About Nabriva Therapeutics AG

Nabriva Therapeutics is a clinical stage biopharmaceutical company engaged in the research and development of novel anti-infective agents to treat serious bacterial infections, with a focus on the pleuromutilin class of antibiotics.

Forward Looking Statements

Any statements in this document about future expectations, plans and prospects for Nabriva, including but not limited to statements about prospective financings and other statements containing the words “anticipate,” “believe,” “estimate,” “expect,” “intend,” “may,” “plan,” “predict,” “project,” “target,” “potential,” “likely,” “will,” “would,” “could,” “should,” “continue,” and similar expressions, constitute forward-looking statements within the meaning of The Private Securities Litigation Reform Act of 1995. Actual results may differ materially from those indicated by such forward-looking statements as a result of various important factors, including: market and other financing conditions, volatility in the foreign exchange market, including the euro-to-U.S. dollar exchange rate, the level of participation in the rights offering by existing common shareholder and ADS holders, whether Cantor Fitzgerald & Co. determines to purchase any unsubscribed common shares in the rights offering, the uncertainties inherent in the initiation and conduct of clinical trials, availability and timing of data from clinical trials, whether results of early clinical trials or trials in different disease indications will be indicative of the results of ongoing or future trials, uncertainties associated with regulatory review of clinical trials and applications for marketing approvals, the availability or commercial potential of product candidates including lefamulin for use as a first-line empiric monotherapy for the treatment of moderate to severe community-acquired bacterial pneumonia (CABP), the sufficiency of cash resources and need for additional financing and such other important factors as are set forth under the caption “Risk Factors” in Nabriva’s annual report on Form 20-F as filed with the United States Securities and Exchange Commission.
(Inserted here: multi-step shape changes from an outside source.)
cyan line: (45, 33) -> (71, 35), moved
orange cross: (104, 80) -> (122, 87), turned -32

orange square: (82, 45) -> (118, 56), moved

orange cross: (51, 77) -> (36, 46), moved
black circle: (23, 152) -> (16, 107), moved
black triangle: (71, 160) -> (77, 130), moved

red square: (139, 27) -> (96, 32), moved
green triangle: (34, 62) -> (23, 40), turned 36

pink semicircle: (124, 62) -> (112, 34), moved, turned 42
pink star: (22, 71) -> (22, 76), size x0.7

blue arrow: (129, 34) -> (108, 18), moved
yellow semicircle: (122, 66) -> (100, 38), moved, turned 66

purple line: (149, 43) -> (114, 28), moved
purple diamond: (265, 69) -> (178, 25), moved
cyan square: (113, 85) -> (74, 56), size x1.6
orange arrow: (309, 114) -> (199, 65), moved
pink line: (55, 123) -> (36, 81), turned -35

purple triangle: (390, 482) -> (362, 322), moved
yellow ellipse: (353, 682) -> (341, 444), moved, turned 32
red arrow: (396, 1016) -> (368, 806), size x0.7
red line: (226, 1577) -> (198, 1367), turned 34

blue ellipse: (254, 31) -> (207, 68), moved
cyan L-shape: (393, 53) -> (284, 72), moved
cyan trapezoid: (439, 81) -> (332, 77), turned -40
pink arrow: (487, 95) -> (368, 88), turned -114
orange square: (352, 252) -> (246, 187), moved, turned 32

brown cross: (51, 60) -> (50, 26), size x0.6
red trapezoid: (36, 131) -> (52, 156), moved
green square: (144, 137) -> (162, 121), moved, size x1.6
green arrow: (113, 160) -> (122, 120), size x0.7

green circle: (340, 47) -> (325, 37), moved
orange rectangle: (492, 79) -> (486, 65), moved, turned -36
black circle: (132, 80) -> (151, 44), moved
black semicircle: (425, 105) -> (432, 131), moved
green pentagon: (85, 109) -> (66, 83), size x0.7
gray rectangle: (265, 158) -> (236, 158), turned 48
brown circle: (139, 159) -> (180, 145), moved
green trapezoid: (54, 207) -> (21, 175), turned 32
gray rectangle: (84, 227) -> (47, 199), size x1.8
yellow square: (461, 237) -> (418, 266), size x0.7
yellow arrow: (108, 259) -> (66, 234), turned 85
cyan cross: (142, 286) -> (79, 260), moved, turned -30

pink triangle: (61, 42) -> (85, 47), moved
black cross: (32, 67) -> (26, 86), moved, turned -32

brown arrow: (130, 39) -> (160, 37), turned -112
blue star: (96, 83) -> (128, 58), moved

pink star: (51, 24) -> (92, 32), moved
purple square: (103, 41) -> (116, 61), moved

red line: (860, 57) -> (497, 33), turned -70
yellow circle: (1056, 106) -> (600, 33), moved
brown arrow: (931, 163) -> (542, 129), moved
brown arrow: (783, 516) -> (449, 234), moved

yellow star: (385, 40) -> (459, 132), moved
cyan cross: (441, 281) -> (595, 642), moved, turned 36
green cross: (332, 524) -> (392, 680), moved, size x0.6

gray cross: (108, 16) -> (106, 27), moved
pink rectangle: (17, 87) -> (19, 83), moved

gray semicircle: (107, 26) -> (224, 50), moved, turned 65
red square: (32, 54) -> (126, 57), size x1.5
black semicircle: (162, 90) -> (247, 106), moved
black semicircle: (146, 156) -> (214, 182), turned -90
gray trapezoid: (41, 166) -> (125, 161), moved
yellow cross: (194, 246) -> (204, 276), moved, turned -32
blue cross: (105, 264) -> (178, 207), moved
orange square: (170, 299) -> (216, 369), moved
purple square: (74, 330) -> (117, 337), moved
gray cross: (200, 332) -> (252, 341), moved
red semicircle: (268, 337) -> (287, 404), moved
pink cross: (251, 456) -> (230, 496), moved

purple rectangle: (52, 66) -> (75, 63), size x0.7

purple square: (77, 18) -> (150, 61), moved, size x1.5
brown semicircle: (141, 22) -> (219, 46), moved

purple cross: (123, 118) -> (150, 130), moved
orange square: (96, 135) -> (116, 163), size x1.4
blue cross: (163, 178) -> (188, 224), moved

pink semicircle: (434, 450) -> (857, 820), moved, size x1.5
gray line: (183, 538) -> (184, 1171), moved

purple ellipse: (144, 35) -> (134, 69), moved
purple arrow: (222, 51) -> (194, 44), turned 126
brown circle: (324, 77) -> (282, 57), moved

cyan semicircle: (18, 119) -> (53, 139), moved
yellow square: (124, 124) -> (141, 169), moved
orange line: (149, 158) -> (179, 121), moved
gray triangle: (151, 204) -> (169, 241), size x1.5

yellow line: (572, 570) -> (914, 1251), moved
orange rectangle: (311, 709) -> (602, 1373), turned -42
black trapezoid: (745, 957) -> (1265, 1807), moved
In addition, the forward-looking statements included in this document represent Nabriva’s views as of the date of this document. Nabriva anticipates that subsequent events and developments will cause its views to change. However, while Nabriva may elect to update these forward-looking statements at some point in the future, it specifically disclaims any obligation to do so. These forward-looking statements should not be relied upon as representing Nabriva’s views as of any date subsequent to the date of this document.